A. BLANCO
Las dos líneas nocturnas de Vitrasa, conocidas como "búho", llevan ya a bordo sistemas de vídeo vigilancia para evitar los altercados que se producen entre los jóvenes en el interior de los autobuses durante las madrugadas de los fines de semana. Por el momento el sistema está en fase de prueba y todavía no es definitivo.
La concesionaria del transporte público ensaya con diferentes cámaras de vigilancia después de que la Concejalía de Seguridad le hubiera dado el visto bueno hace varios meses ante las denuncias reiteradas de usuarios que alertaron del consumo de bebidas alcohólicas, tabaco e incluso porros a bordo de los vehículos.
Hasta el momento, la vigilancia se había limitado a agentes de paisano que, de forma esporádica, controlaban estas dos líneas (N-1 y N-2) entre Alcabre y Teis y en la que viajan cada fin de semana casi 2.000 personas.

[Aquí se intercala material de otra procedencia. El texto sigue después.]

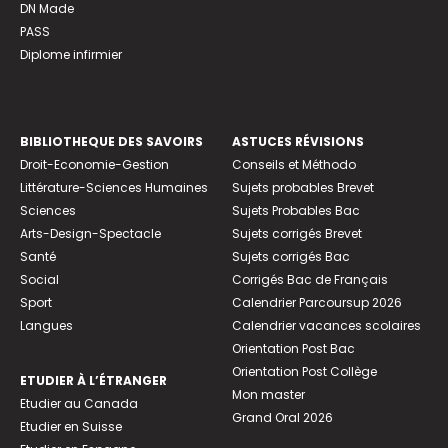
DN Made
PASS
Diplome infirmier
BIBLIOTHEQUE DES SAVOIRS
ASTUCES RÉVISIONS
Droit-Economie-Gestion
Conseils et Méthodo
Littérature-Sciences Humaines
Sujets probables Brevet
Sciences
Sujets Probables Bac
Arts-Design-Spectacle
Sujets corrigés Brevet
Santé
Sujets corrigés Bac
Social
Corrigés Bac de Français
Sport
Calendrier Parcoursup 2026
Langues
Calendrier vacances scolaires
Orientation Post Bac
Orientation Post Collège
ETUDIER À L’ÉTRANGER
Mon master
Etudier au Canada
Grand Oral 2026
Etudier en Suisse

La decisión de instalar cámaras de vigilancia, al algo que se realiza ya en ciudades como Madrid, responde también a la petición de los propios conductores, que llegaron a reclamar este tipo de sistemas para reforzar su seguridad. Aunque hasta la fecha ninguno denunció agresiones físicas de los jóvenes que se suben al autobús después de ingerir grandes cantidades de alcohol, sí denunciaron sus posturas agresivas, el consumo de estupefacientes y el estropicio que realizan en sillones, cristales y barandillas de los autobuses, que deben pasar por el taller de la compañía cada lunes para reparar alguno de estos destrozos.
Vitrasa decidirá en las próximas semanas si apuesta por alguno de los sistemas de vigilancia ya testados; seguir probando nuevos mecanismo o incluso descartarlos si los considerar insuficientes.